DATASET ENTRIES =>
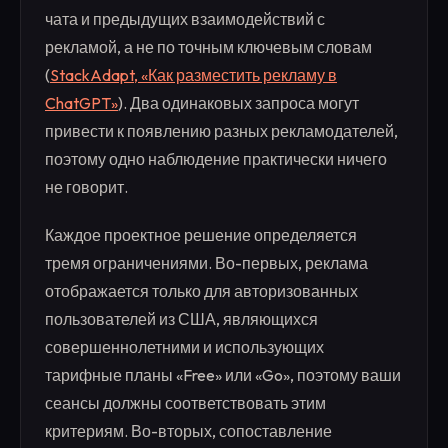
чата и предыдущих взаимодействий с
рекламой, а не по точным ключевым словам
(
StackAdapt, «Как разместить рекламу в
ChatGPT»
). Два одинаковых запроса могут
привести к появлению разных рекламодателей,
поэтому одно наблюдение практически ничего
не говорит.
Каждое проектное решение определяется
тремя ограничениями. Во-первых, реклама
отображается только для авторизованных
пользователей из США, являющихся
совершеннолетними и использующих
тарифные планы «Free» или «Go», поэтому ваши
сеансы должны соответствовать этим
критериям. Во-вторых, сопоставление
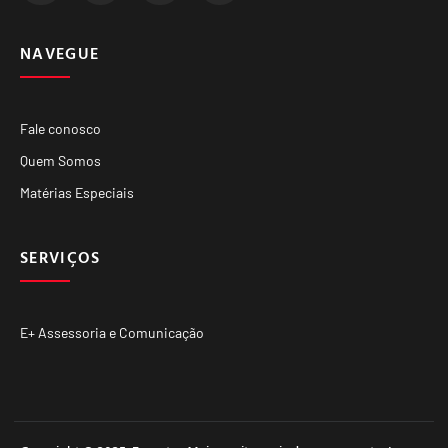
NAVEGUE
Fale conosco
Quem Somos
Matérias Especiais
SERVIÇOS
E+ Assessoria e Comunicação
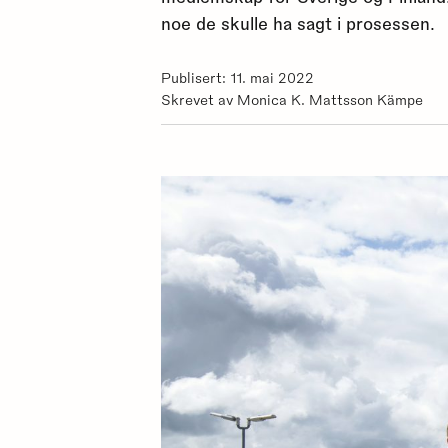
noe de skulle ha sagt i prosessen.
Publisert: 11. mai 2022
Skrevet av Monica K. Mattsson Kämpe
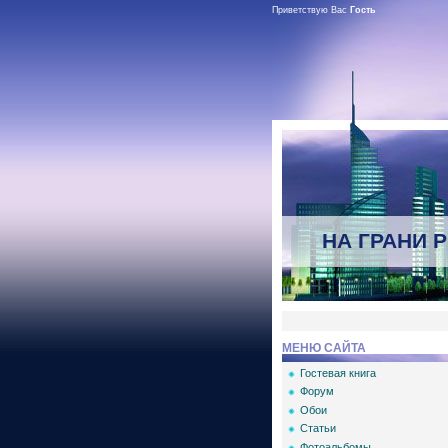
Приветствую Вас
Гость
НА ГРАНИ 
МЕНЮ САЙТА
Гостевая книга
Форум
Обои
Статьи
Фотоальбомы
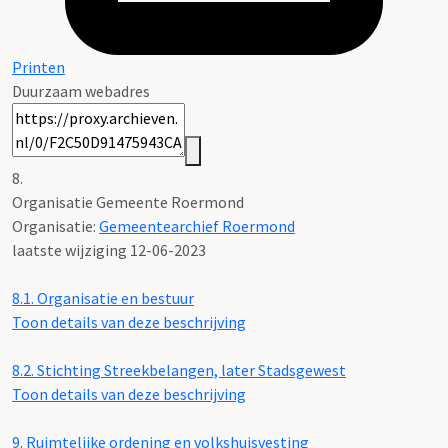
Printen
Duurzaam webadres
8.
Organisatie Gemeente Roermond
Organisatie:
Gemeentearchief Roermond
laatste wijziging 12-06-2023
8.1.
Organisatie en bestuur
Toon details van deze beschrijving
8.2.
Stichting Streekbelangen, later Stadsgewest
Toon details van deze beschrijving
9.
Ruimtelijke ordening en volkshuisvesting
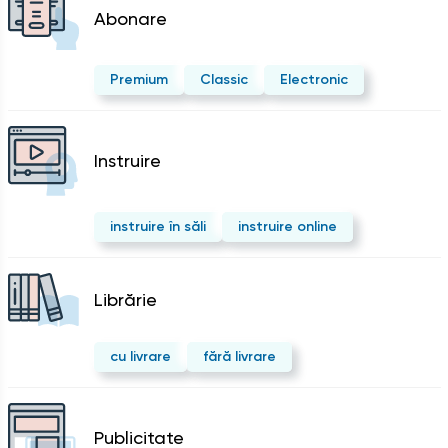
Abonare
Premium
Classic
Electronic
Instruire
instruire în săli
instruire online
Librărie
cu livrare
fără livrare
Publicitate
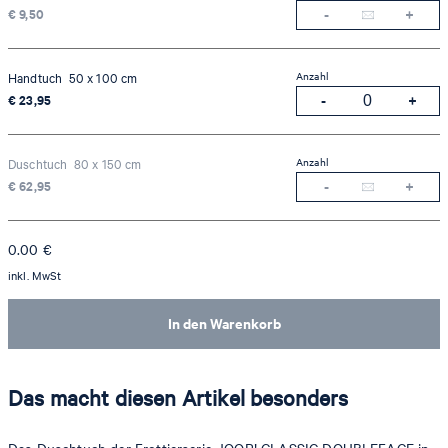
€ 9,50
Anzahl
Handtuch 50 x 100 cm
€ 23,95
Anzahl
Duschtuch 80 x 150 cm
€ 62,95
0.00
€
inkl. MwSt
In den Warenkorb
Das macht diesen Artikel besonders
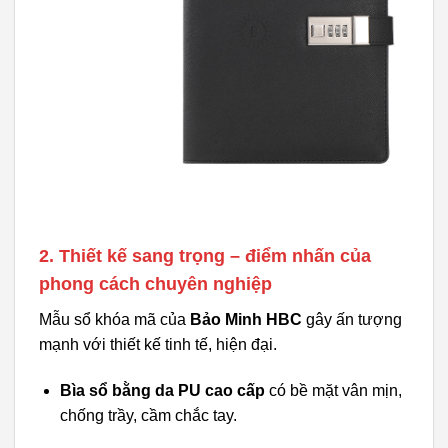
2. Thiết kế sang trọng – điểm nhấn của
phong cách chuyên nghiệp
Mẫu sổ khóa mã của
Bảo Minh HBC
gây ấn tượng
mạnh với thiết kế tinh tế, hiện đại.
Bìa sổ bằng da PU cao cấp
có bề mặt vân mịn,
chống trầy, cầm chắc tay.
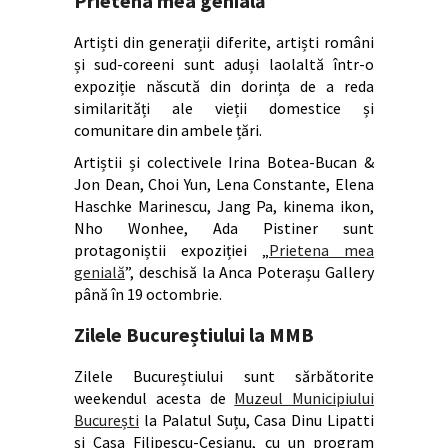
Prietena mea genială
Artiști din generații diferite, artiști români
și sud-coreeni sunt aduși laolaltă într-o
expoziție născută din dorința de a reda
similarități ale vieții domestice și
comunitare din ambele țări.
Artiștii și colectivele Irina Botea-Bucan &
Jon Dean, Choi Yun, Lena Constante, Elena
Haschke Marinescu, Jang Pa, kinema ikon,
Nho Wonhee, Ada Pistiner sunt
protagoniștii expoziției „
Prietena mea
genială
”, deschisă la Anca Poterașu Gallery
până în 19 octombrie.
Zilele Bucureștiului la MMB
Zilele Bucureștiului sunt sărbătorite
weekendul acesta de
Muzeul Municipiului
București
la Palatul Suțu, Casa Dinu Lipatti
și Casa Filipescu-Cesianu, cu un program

YOUR TASK =>
A single number is the expected answer: how many lines of the entries contain "Bucureștiului".

FINISHED EXERCISE =>
2